教科書は開いている。問題集も開いている。羽根筆も持っている。
完璧だった。
「勉強!」
胸を張る。
御影が黙った。
「何、その顔!」
「いや」
「疑っただろ!」
「珍しいと思っただけだ」
「スズメちゃんと同じこと言う!」
日向が吹き出し、楓も口元を押さえた。
奎星が振り返る。
「笑うな!」
御影は机へ近づき、問題集を見た。
「どこまで進んだ」
奎星が止まる。
御影が頁を確認する。
「三頁?」
「いや、待って!」
「二時間で?」
「いろいろあったんだよ!」
「何が」
日向が元気よく答えた。
「奎星の群馬大冒険を聞いてました!」
「お前!」
御影の目が、ゆっくり奎星へ戻る。
「蓮根」
「はい」
「試験」
「はい」
「来月」
「はい」
「進級」
「したいです」
「なら、やれ」
「はい!」
御影は踵を返した。
「あと」
奎星が顔を上げる。
「何?」
御影は振り返らない。
「《ステューピファイ》は、試験が終わったら最初からやり直す」
奎星の目が大きくなる。
「マジ!?」
「ああ」
「教えてくれるの!?」
「俺が教えた魔法だ」
御影は、ほんの少しだけ顔を横へ向けた。
「もう一度くらい教える」
奎星の顔が一気に明るくなる。
「うん!」
「返事は一度」
「はい!」
御影が談話室を出ていく。
扉が閉まる。
奎星は少しだけ神代榊を見る。
失った。
それでも、また覚えればいい。
机の上には試験問題があり、周囲には日向、楓、岳、伊織がいる。

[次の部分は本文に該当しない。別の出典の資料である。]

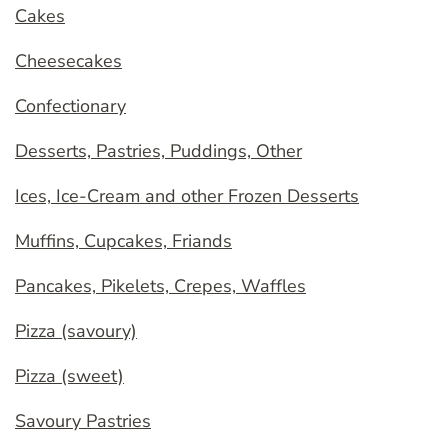
Cakes
Cheesecakes
Confectionary
Desserts, Pastries, Puddings, Other
Ices, Ice-Cream and other Frozen Desserts
Muffins, Cupcakes, Friands
Pancakes, Pikelets, Crepes, Waffles
Pizza (savoury)
Pizza (sweet)
Savoury Pastries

少し離れたところでは、冬真が卒業後の夢を話している。
今日も、何もなくなってはいない。
「よし!」
奎星は羽根筆を握った。
「やるぞ!」
日向が笑う。
「今度こそ?」
「今度こそ!」
三分後。
「これ分かんねえ!」
「早い!」
談話室に、また笑い声が響いた。
昨日、失った記憶はまだ戻っていない。
スズメの記憶も、相原の記憶も、硝子玉の中に眠る多くの人の記憶も、まだ誰の元へも帰っていない。
それでも、今日という日は待ってくれない。
だから進む。
笑う。
勉強する。
誰かの夢を知る。
新しいことを覚える。
間違える。
そして、また明日へ行く。
思い出すことばかり考えていたら、今日のことを見落としてしまうから。